Key details on the Balestier Centre collective sale bid:
- Reserve price: S$180 million
- Tenure: Freehold
- Location: Balestier Road, Singapore
- Sale type: First collective sale attempt (en bloc)
- Marketing agent: Huttons Asia
- Development type: Mixed-use
For a collective sale to proceed in Singapore, owners must secure the agreement of at least 80% of shareholders by share value and strata area for developments less than 10 years old, or 80% for older developments, thresholds governed by the Land Titles (Strata) Act and overseen by the Strata Titles Boards. Balestier Centre's owners are at the launch stage, meaning the consent threshold has not yet been publicly confirmed as met; the marketing exercise is designed to attract a developer willing to meet or exceed the S$180 million reserve before the owners' collective sale committee finalises the statutory process.
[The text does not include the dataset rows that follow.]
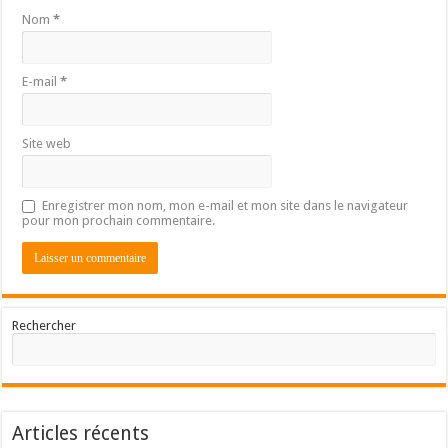
Nom
*
E-mail
*
Site web
Enregistrer mon nom, mon e-mail et mon site dans le navigateur
pour mon prochain commentaire.
Rechercher
Articles récents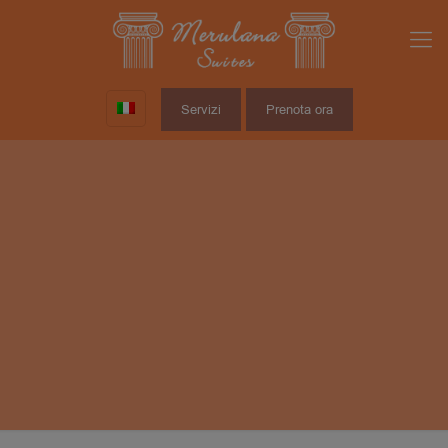
Servizi
Prenota ora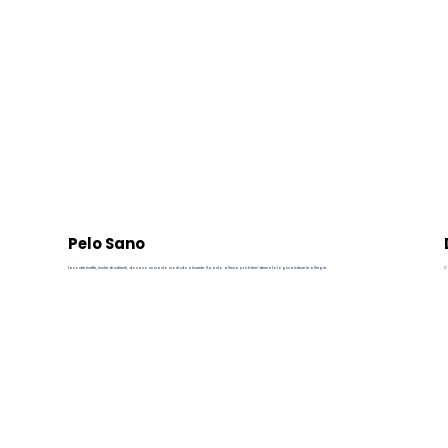
Pelo Sano
Le nostre ricette, ricche di nutrienti, donano un manto morbido e lucente. Il pasto allevia problemi dermatologici e riduce le allergie.
Ca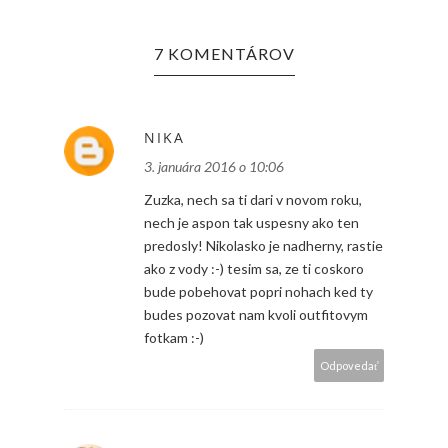
7 KOMENTÁROV
NIKA
3. januára 2016 o 10:06
Zuzka, nech sa ti dari v novom roku,
nech je aspon tak uspesny ako ten
predosly! Nikolasko je nadherny, rastie
ako z vody :-) tesim sa, ze ti coskoro
bude pobehovat popri nohach ked ty
budes pozovat nam kvoli outfitovym
fotkam :-)
Odpovedať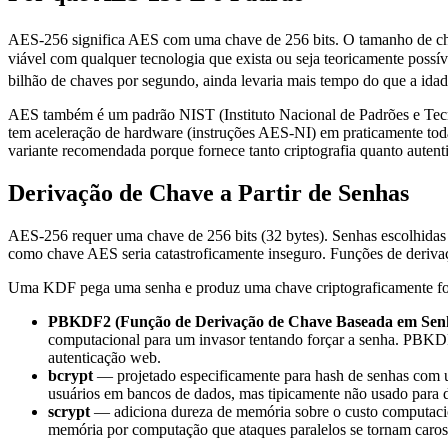
AES-256 significa AES com uma chave de 256 bits. O tamanho de chav
viável com qualquer tecnologia que exista ou seja teoricamente poss
bilhão de chaves por segundo, ainda levaria mais tempo do que a idad
AES também é um padrão NIST (Instituto Nacional de Padrões e Tecno
tem aceleração de hardware (instruções AES-NI) em praticamente 
variante recomendada porque fornece tanto criptografia quanto autentic
Derivação de Chave a Partir de Senhas
AES-256 requer uma chave de 256 bits (32 bytes). Senhas escolhidas 
como chave AES seria catastroficamente inseguro. Funções de deriv
Uma KDF pega uma senha e produz uma chave criptograficamente for
PBKDF2 (Função de Derivação de Chave Baseada em Sen
computacional para um invasor tentando forçar a senha. PBKD
autenticação web.
bcrypt
— projetado especificamente para hash de senhas com u
usuários em bancos de dados, mas tipicamente não usado para 
scrypt
— adiciona dureza de memória sobre o custo computaci
memória por computação que ataques paralelos se tornam caros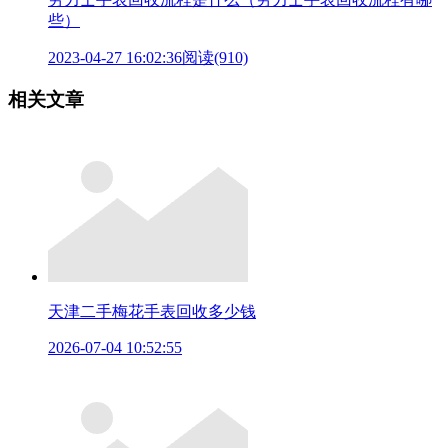
些）
2023-04-27 16:02:36
阅读(910)
相关文章
天津二手梅花手表回收多少钱
2026-07-04 10:52:55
The broader en bloc market in Singapore has been uneven since the government's cooling measures dampened developer appetite for high land costs. Freehold sites, however, continue to attract interest because they carry no lease decay risk and can be repositioned across residential, commercial, or mixed-use typologies subject to URA's Master Plan zoning. A successful sale at S$180 million would need to stack up against development charges, construction costs, and projected gross development value, variables that any serious bidder will stress-test against current residential and commercial pricing in the Toa Payoh and Novena adjacent belt.
Why it matters: A completed deal at or near S$180 million would validate freehold city-fringe pricing at a time when developers remain cautious about land costs, potentially signalling renewed appetite for mixed-use en bloc sites in Singapore's mid-market corridors. Investors tracking collective sale momentum should watch whether Huttons Asia secures a buyer within the typical six-to-twelve month marketing window, as an outcome here would benchmark pricing for comparable freehold assets along Balestier Road and the wider Novena fringe.